O cenário legislativo pós 2014 (data da vigência da lei anticorrupção) trouxe, portanto, benefícios reais ao se ter uma área de compliance devidamente estruturada na empresa (não só no ramo financeiro), com o fim de se poder obter uma sanção – eventualmente aplicada – em patamares menores que normalmente o seriam se a empresa não cumprisse aquela ética cultural de compliance.

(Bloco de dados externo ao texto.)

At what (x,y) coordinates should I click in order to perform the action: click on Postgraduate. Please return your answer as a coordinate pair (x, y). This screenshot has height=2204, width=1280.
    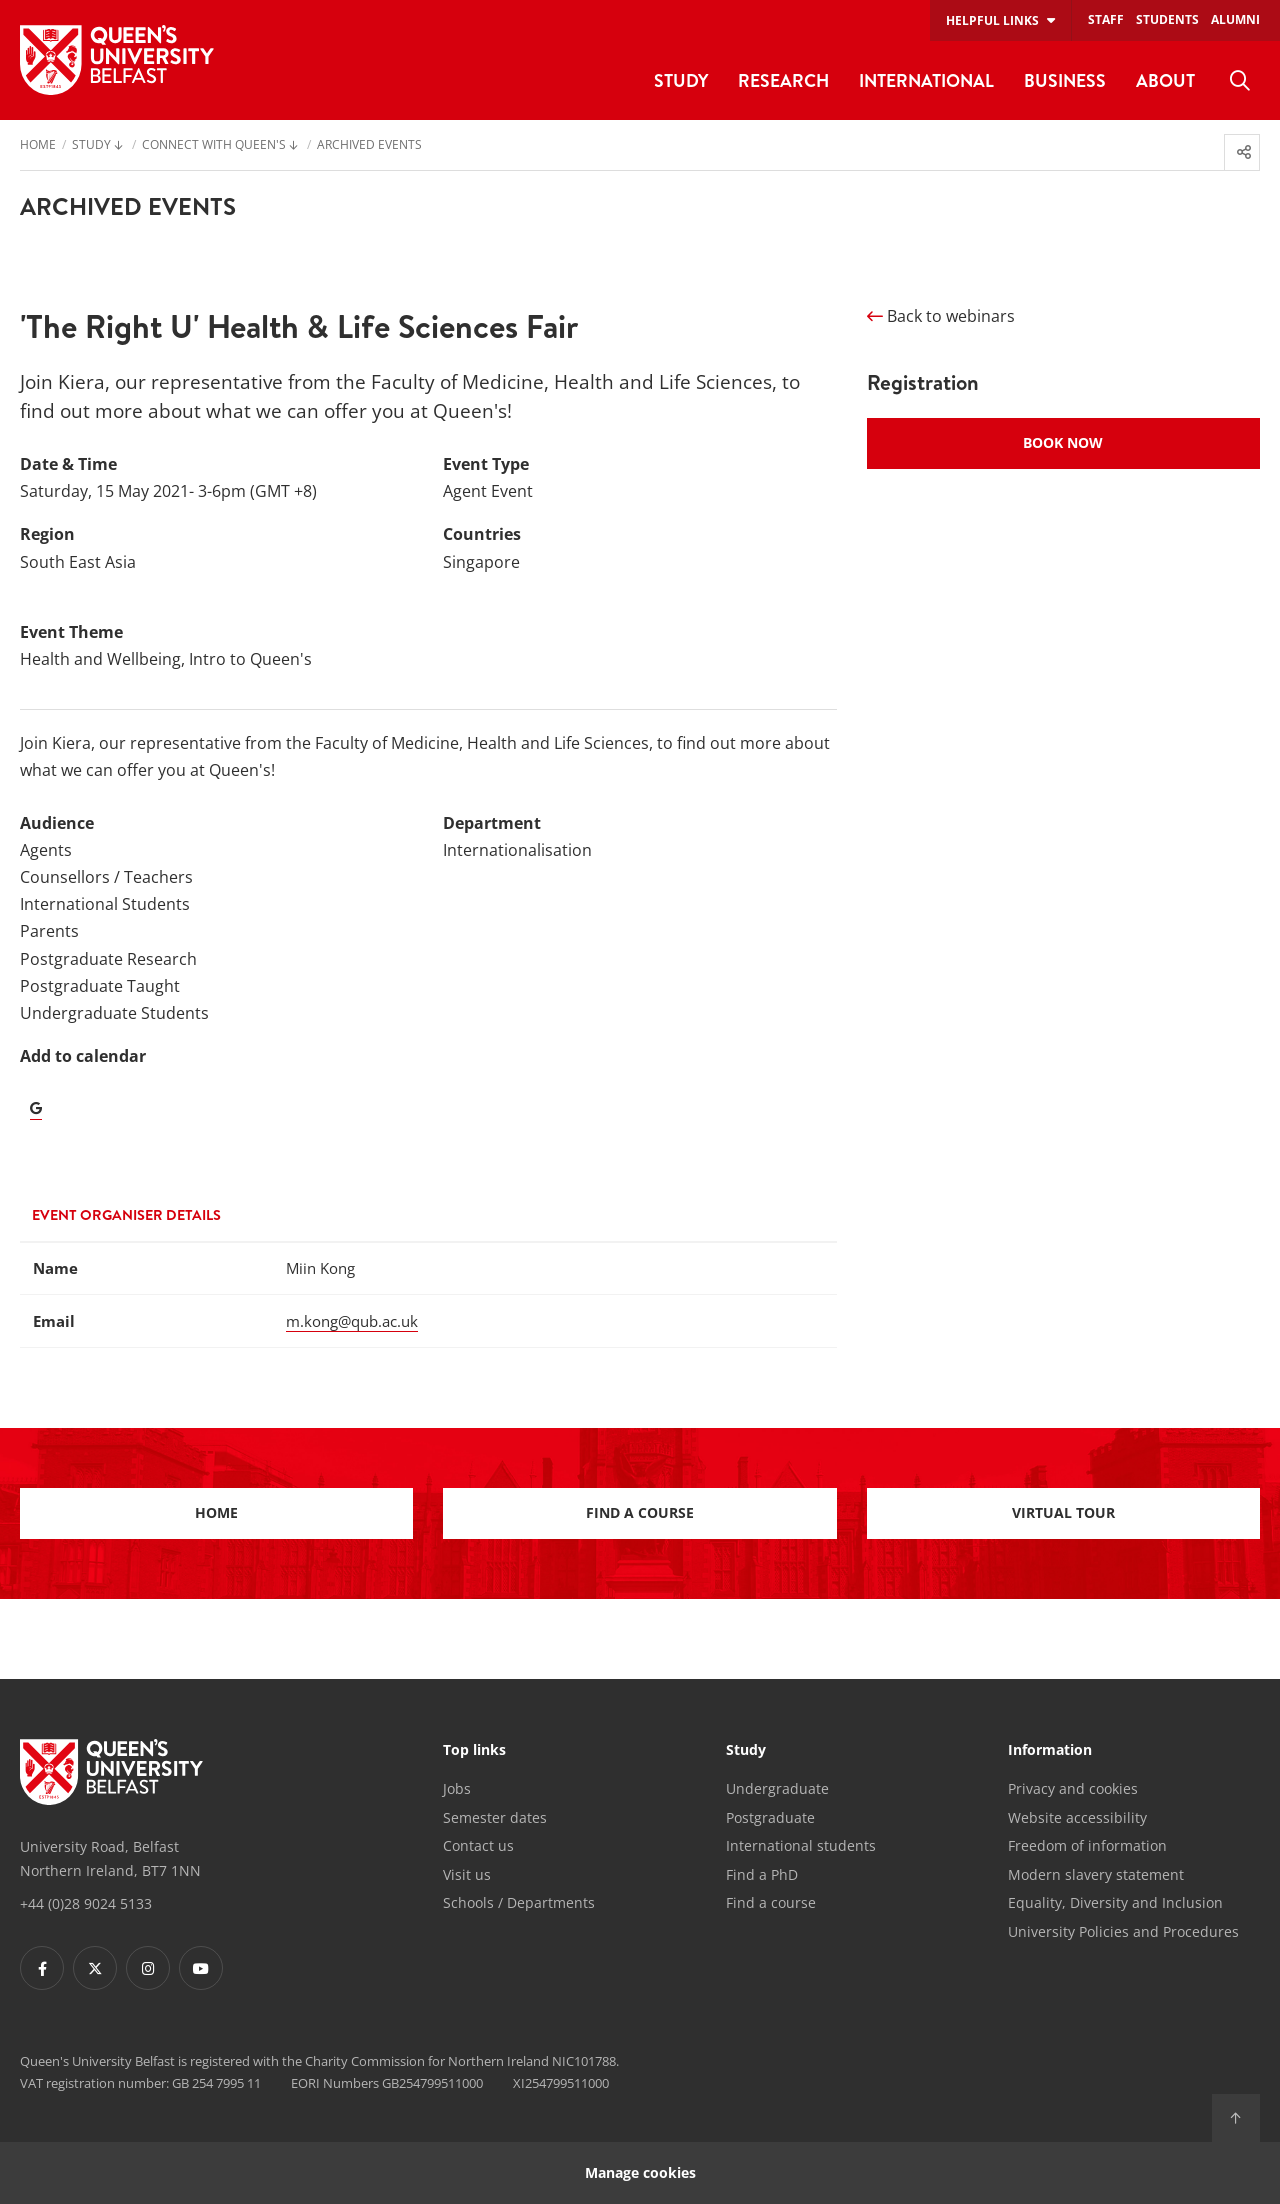
    Looking at the image, I should click on (770, 1817).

Recentemente, em 2017, o Conselho Monetário Nacional editou a Resolução 4.595, ato que veio tratar da “política de conformidade (compliance)” das instituições financeiras e demais instituições autorizadas a funcionar pelo Banco Central do Brasil. Essa norma tem o grande mérito, na realidade, de reunir vários temas de compliance bancário – muitos deles até já conhecidos e aplicados – em um único documento.
Finalmente, e como colocado na obra ‘Compliance Bancário – Um Manual Descomplicado’, Editora Quartier Latin, escrito em coautoria com o Procurador Regional da República Carlos Fernando dos Santos Lima, atualmente o Brasil, antes dependente dos ensinamentos e das regras importadas dos EUA e da Europa, ‘já se encontra em posição de vanguarda no que diz respeito ao compliance bancário’.
E a alta administração dos bancos parece já ter percebido que o ‘fazer o certo’ é o único caminho para a manutenção dos negócios da instituição.